From c07aee4f82af3c466509782b15658837fe53babc Mon Sep 17 00:00:00 2001
From: Huang Ying <ying.huang@intel.com>
Date: Mon, 29 May 2023 14:13:54 +0800
Subject: swap: remove get/put_swap_device() in __swap_duplicate()

__swap_duplicate() is called by

- swap_shmem_alloc(): the folio in swap cache is locked.

- copy_nonpresent_pte() -> swap_duplicate() and try_to_unmap_one() ->
  swap_duplicate(): the page table lock is held.

- __read_swap_cache_async() -> swapcache_prepare(): enclosed with
  get/put_swap_device() in __read_swap_cache_async() already.

So, it's safe to remove get/put_swap_device() in __swap_duplicate().

Link: https://lkml.kernel.org/r/20230529061355.125791-5-ying.huang@intel.com
Signed-off-by: "Huang, Ying" <ying.huang@intel.com>
Reviewed-by: Yosry Ahmed <yosryahmed@google.com>
Reviewed-by: David Hildenbrand <david@redhat.com>
Reviewed-by: Chris Li (Google) <chrisl@kernel.org>
Cc: Hugh Dickins <hughd@google.com>
Cc: Johannes Weiner <hannes@cmpxchg.org>
Cc: Matthew Wilcox <willy@infradead.org>
Cc: Michal Hocko <mhocko@suse.com>
Cc: Minchan Kim <minchan@kernel.org>
Cc: Tim Chen <tim.c.chen@linux.intel.com>
Cc: Yang Shi <shy828301@gmail.com>
Cc: Yu Zhao <yuzhao@google.com>
Signed-off-by: Andrew Morton <akpm@linux-foundation.org>
---
 mm/swapfile.c | 5 +----
 1 file changed, 1 insertion(+), 4 deletions(-)

(limited to 'mm/swapfile.c')

diff --git a/mm/swapfile.c b/mm/swapfile.c
index 2d264efe90d2..bd035677f196 100644
--- a/mm/swapfile.c
+++ b/mm/swapfile.c
@@ -3265,9 +3265,7 @@ static int __swap_duplicate(swp_entry_t entry, unsigned char usage)
 	unsigned char has_cache;
 	int err;
 
-	p = get_swap_device(entry);
-	if (!p)
-		return -EINVAL;
+	p = swp_swap_info(entry);
 
 	offset = swp_offset(entry);
 	ci = lock_cluster_or_swap_info(p, offset);
@@ -3314,7 +3312,6 @@ static int __swap_duplicate(swp_entry_t entry, unsigned char usage)
 
 unlock_out:
 	unlock_cluster_or_swap_info(p, ci);
-	put_swap_device(p);
 	return err;
 }
 
-- 
cgit 


From a95722a047724ef75567381976a36f0e44230bd9 Mon Sep 17 00:00:00 2001
From: Huang Ying <ying.huang@intel.com>
Date: Mon, 29 May 2023 14:13:55 +0800
Subject: swap: comments get_swap_device() with usage rule

The general rule to use a swap entry is as follows.
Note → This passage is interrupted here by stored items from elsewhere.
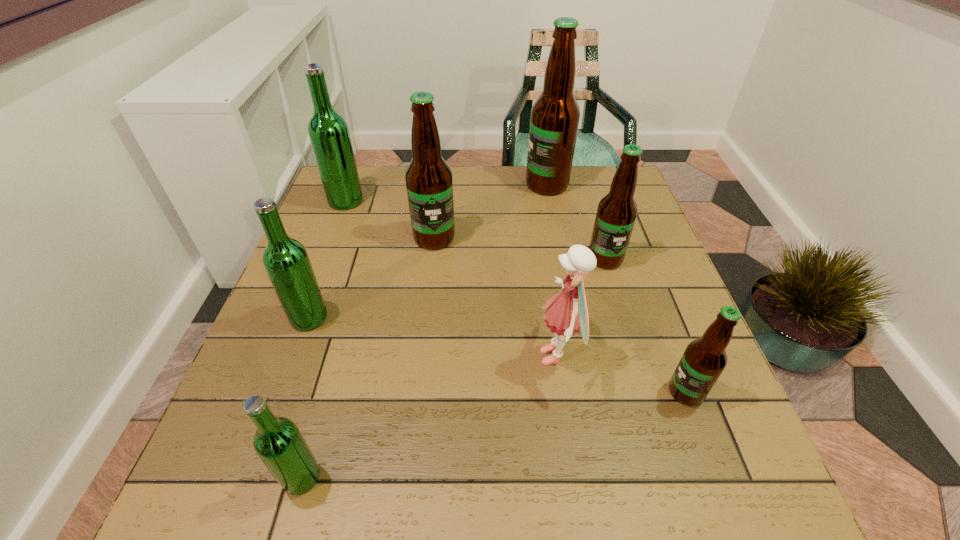 Select which green beer bottle appears as the closest to the nearest green beer bottle. Please provide its 2D coordinates. Your answer should be formatted as a tuple, i.e. [(x, y)], where the tuple contains the x and y coordinates of a point satisfying the conditions above.

[(286, 261)]

This screenshot has height=540, width=960. I want to click on green beer bottle that is the closest to the smallest green beer bottle, so click(286, 261).

At what (x,y) coordinates should I click in order to perform the action: click on free space that satisfies the following two spatial constraints: 1. on the label of the second nearest beer bottle; 2. on the front side of the nearest beer bottle. Please return your answer as a coordinate pair (x, y). The image size is (960, 540). Looking at the image, I should click on (718, 477).

I want to click on vacant space that satisfies the following two spatial constraints: 1. on the label of the biggest brown beer bottle; 2. on the label of the third smallest brown beer bottle, so click(558, 238).

Find the location of a particular element. This screenshot has height=540, width=960. free space that satisfies the following two spatial constraints: 1. on the label of the tallest object; 2. on the label of the fifth object from right to left is located at coordinates (558, 238).

In order to click on free space in the image that satisfies the following two spatial constraints: 1. on the label of the second smallest brown beer bottle; 2. on the front-facing side of the pink doll in this screenshot , I will do `click(635, 356)`.

At what (x,y) coordinates should I click in order to perform the action: click on free spot that satisfies the following two spatial constraints: 1. on the front-facing side of the doll; 2. on the front side of the rightmost green beer bottle. Please return your answer as a coordinate pair (x, y). Image resolution: width=960 pixels, height=540 pixels. Looking at the image, I should click on (576, 477). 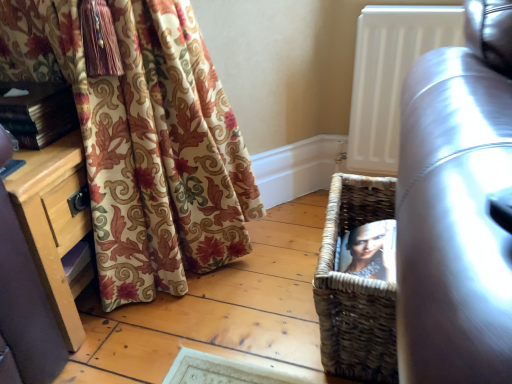 Question: From the image's perspective, is leather couch at right positioned above or below wooden dresser at lower left?

Choices:
 (A) below
 (B) above

Answer: (A)

Question: From a real-world perspective, is leather couch at right above or below wooden dresser at lower left?

Choices:
 (A) below
 (B) above

Answer: (B)

Question: Estimate the real-world distances between objects in this image. Which object is closer to the leather couch at right?

Choices:
 (A) white matte radiator at upper right
 (B) wooden dresser at lower left
 (C) woven brown basket at lower right
 (D) hardcover book at left

Answer: (C)

Question: Estimate the real-world distances between objects in this image. Which object is farther from the hardcover book at left?

Choices:
 (A) wooden dresser at lower left
 (B) white matte radiator at upper right
 (C) leather couch at right
 (D) woven brown basket at lower right

Answer: (B) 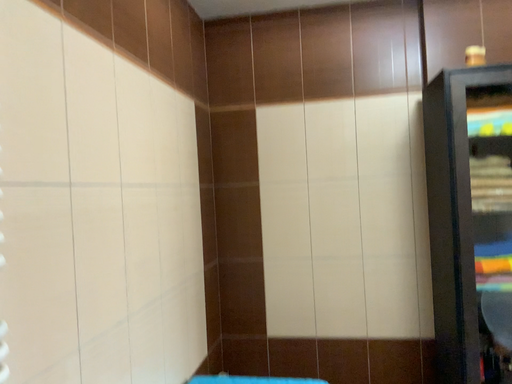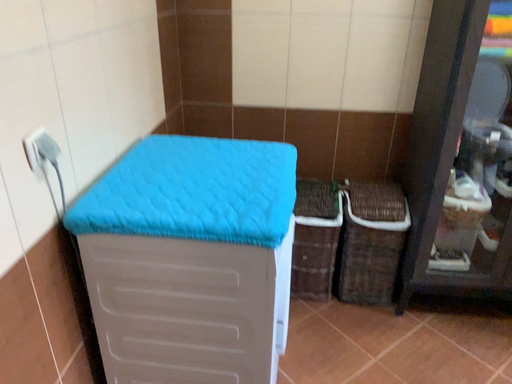 Question: Which way did the camera rotate in the video?

Choices:
 (A) rotated downward
 (B) rotated upward

Answer: (A) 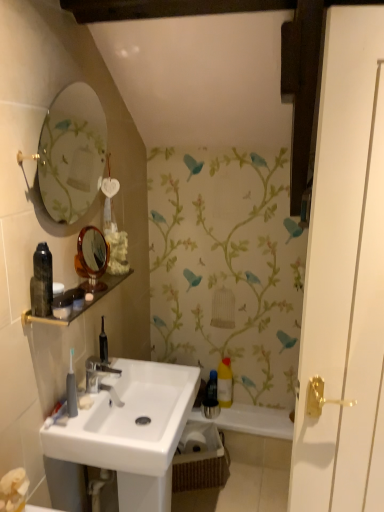 This screenshot has width=384, height=512. What do you see at coordinates (92, 257) in the screenshot?
I see `orange-brown wooden mirror at upper left` at bounding box center [92, 257].

Image resolution: width=384 pixels, height=512 pixels. Describe the element at coordinates (132, 431) in the screenshot. I see `white glossy sink at center` at that location.

Measure the distance between point (243, 421) and camera.

A distance of 2.29 meters exists between point (243, 421) and camera.

This screenshot has height=512, width=384. Describe the element at coordinates (83, 305) in the screenshot. I see `black glass shelf at upper left` at that location.

Where is `shiny black spray can at left, the 1th toiletry viewed from the top`? The image size is (384, 512). shiny black spray can at left, the 1th toiletry viewed from the top is located at coordinates (42, 281).

The width and height of the screenshot is (384, 512). I want to click on orange-brown wooden mirror at upper left, so (92, 257).

Who is smaller, orange-brown wooden mirror at upper left or woven brown basket at lower center?

orange-brown wooden mirror at upper left is smaller.

From the image's perspective, is orange-brown wooden mirror at upper left positioned above or below woven brown basket at lower center?

From the image's perspective, orange-brown wooden mirror at upper left appears above woven brown basket at lower center.

Is woven brown basket at lower center at the back of orange-brown wooden mirror at upper left?

orange-brown wooden mirror at upper left is not turned away from woven brown basket at lower center.

Where is `mirror located in front of the woven brown basket at lower center`? Image resolution: width=384 pixels, height=512 pixels. mirror located in front of the woven brown basket at lower center is located at coordinates (92, 257).

From the image's perspective, is black rubber toothbrush at lower left, the first toiletry positioned from the bottom, below silver metallic faucet at center?

Actually, black rubber toothbrush at lower left, the first toiletry positioned from the bottom, appears above silver metallic faucet at center in the image.

What's the angular difference between black rubber toothbrush at lower left, the 1th toiletry positioned from the back, and silver metallic faucet at center's facing directions?

They differ by 51.4 degrees in their facing directions.

Which is correct: black rubber toothbrush at lower left, the 3th toiletry in the top-to-bottom sequence, is inside silver metallic faucet at center, or outside of it?

black rubber toothbrush at lower left, the 3th toiletry in the top-to-bottom sequence, exists outside the volume of silver metallic faucet at center.

Considering the sizes of yellow plastic bottle at center and black rubber toothbrush at lower left, the 3th toiletry in the top-to-bottom sequence, in the image, is yellow plastic bottle at center wider or thinner than black rubber toothbrush at lower left, the 3th toiletry in the top-to-bottom sequence,?

Clearly, yellow plastic bottle at center has more width compared to black rubber toothbrush at lower left, the 3th toiletry in the top-to-bottom sequence.

Looking at this image, is yellow plastic bottle at center bigger than black rubber toothbrush at lower left, the 3th toiletry viewed from the front?

Correct, yellow plastic bottle at center is larger in size than black rubber toothbrush at lower left, the 3th toiletry viewed from the front.

The width and height of the screenshot is (384, 512). What are the coordinates of `bottle that appears below the black rubber toothbrush at lower left, the 3th toiletry in the top-to-bottom sequence (from a real-world perspective)` in the screenshot? It's located at (225, 383).

Visually, is silver metallic faucet at center positioned to the left or to the right of yellow plastic bottle at center?

Result: silver metallic faucet at center is positioned on yellow plastic bottle at center's left side.

Is silver metallic faucet at center surrounding yellow plastic bottle at center?

No, yellow plastic bottle at center is not inside silver metallic faucet at center.

Between silver metallic faucet at center and yellow plastic bottle at center, which one has more height?

yellow plastic bottle at center is taller.

Between shiny black spray can at left, acting as the 3th toiletry starting from the back, and white glossy sink at center, which one has larger size?

white glossy sink at center is bigger.

From the image's perspective, relative to white glossy sink at center, is shiny black spray can at left, arranged as the first toiletry when viewed from the front, above or below?

shiny black spray can at left, arranged as the first toiletry when viewed from the front, is situated higher than white glossy sink at center in the image.

From a real-world perspective, who is located higher, shiny black spray can at left, the 1th toiletry viewed from the top, or white glossy sink at center?

From a 3D spatial view, shiny black spray can at left, the 1th toiletry viewed from the top, is above.

From their relative heights in the image, would you say shiny black spray can at left, arranged as the first toiletry when viewed from the front, is taller or shorter than white glossy sink at center?

Considering their sizes, shiny black spray can at left, arranged as the first toiletry when viewed from the front, has less height than white glossy sink at center.

Does point (329, 426) come behind point (112, 390)?

No.

Which is behind, white glossy door at right or silver metallic faucet at center?

silver metallic faucet at center is more distant.

Which object is positioned more to the left, white glossy door at right or silver metallic faucet at center?

silver metallic faucet at center is more to the left.

What's the angular difference between white glossy door at right and silver metallic faucet at center's facing directions?

The angle between the facing direction of white glossy door at right and the facing direction of silver metallic faucet at center is 77.3 degrees.

Is black glass shelf at upper left at the back of matte black container at upper left, which is counted as the 2th toiletry, starting from the front?

No, matte black container at upper left, which is counted as the 2th toiletry, starting from the front, is not facing the opposite direction of black glass shelf at upper left.

From a real-world perspective, who is located higher, matte black container at upper left, which is counted as the 2th toiletry, starting from the front, or black glass shelf at upper left?

matte black container at upper left, which is counted as the 2th toiletry, starting from the front, from a real-world perspective.

Can you confirm if matte black container at upper left, arranged as the second toiletry when viewed from the top, is thinner than black glass shelf at upper left?

Yes, matte black container at upper left, arranged as the second toiletry when viewed from the top, is thinner than black glass shelf at upper left.

Between matte black container at upper left, which is the 2th toiletry from bottom to top, and black glass shelf at upper left, which one appears on the right side from the viewer's perspective?

Positioned to the right is black glass shelf at upper left.

This screenshot has width=384, height=512. I want to click on basket located below the orange-brown wooden mirror at upper left (from the image's perspective), so click(200, 459).

Find the location of a particular element. This screenshot has height=512, width=384. tap beneath the black rubber toothbrush at lower left, the 1th toiletry positioned from the back (from a real-world perspective) is located at coordinates (101, 377).

Which object lies nearer to the anchor point shiny black spray can at left, acting as the 3th toiletry starting from the back, white glossy door at right or matte black container at upper left, which is the 2th toiletry from bottom to top?

matte black container at upper left, which is the 2th toiletry from bottom to top.

Looking at the image, which one is located closer to white glossy bath at lower right, yellow plastic bottle at center or white glossy sink at center?

yellow plastic bottle at center.

Considering their positions, is orange-brown wooden mirror at upper left positioned closer to white glossy door at right than yellow plastic bottle at center?

orange-brown wooden mirror at upper left.

From the image, which object appears to be farther from yellow plastic bottle at center, black rubber toothbrush at lower left, the 3th toiletry viewed from the front, or silver metallic faucet at center?

The object further to yellow plastic bottle at center is black rubber toothbrush at lower left, the 3th toiletry viewed from the front.

When comparing their distances from shiny black spray can at left, acting as the 3th toiletry starting from the back, does matte black container at upper left, which is the 2th toiletry from bottom to top, or silver metallic faucet at center seem closer?

Based on the image, matte black container at upper left, which is the 2th toiletry from bottom to top, appears to be nearer to shiny black spray can at left, acting as the 3th toiletry starting from the back.

Based on their spatial positions, is white glossy bath at lower right or shiny black spray can at left, acting as the 3th toiletry starting from the back, closer to black rubber toothbrush at lower left, the 3th toiletry in the top-to-bottom sequence?

shiny black spray can at left, acting as the 3th toiletry starting from the back, is closer to black rubber toothbrush at lower left, the 3th toiletry in the top-to-bottom sequence.

Based on their spatial positions, is matte black container at upper left, which is counted as the second toiletry, starting from the back, or silver metallic faucet at center further from white glossy bath at lower right?

matte black container at upper left, which is counted as the second toiletry, starting from the back, lies further to white glossy bath at lower right than the other object.

Consider the image. When comparing their distances from black rubber toothbrush at lower left, the 1th toiletry positioned from the back, does woven brown basket at lower center or matte black container at upper left, which is the 2th toiletry from bottom to top, seem closer?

When we get a swap entry, if there aren't some other ways to prevent
swapoff, such as the folio in swap cache is locked, page table lock is
held, etc., the swap entry may become invalid because of swapoff.
Then, we need to enclose all swap related functions with
get_swap_device() and put_swap_device(), unless the swap functions
call get/put_swap_device() by themselves.

Add the rule as comments of get_swap_device().

Link: https://lkml.kernel.org/r/20230529061355.125791-6-ying.huang@intel.com
Signed-off-by: "Huang, Ying" <ying.huang@intel.com>
Reviewed-by: David Hildenbrand <david@redhat.com>
Reviewed-by: Yosry Ahmed <yosryahmed@google.com>
Reviewed-by: Chris Li (Google) <chrisl@kernel.org>
Cc: Hugh Dickins <hughd@google.com>
Cc: Johannes Weiner <hannes@cmpxchg.org>
Cc: Matthew Wilcox <willy@infradead.org>
Cc: Michal Hocko <mhocko@suse.com>
Cc: Minchan Kim <minchan@kernel.org>
Cc: Tim Chen <tim.c.chen@linux.intel.com>
Cc: Yang Shi <shy828301@gmail.com>
Cc: Yu Zhao <yuzhao@google.com>
Signed-off-by: Andrew Morton <akpm@linux-foundation.org>
---
 mm/swapfile.c | 12 +++++++++---
 1 file changed, 9 insertions(+), 3 deletions(-)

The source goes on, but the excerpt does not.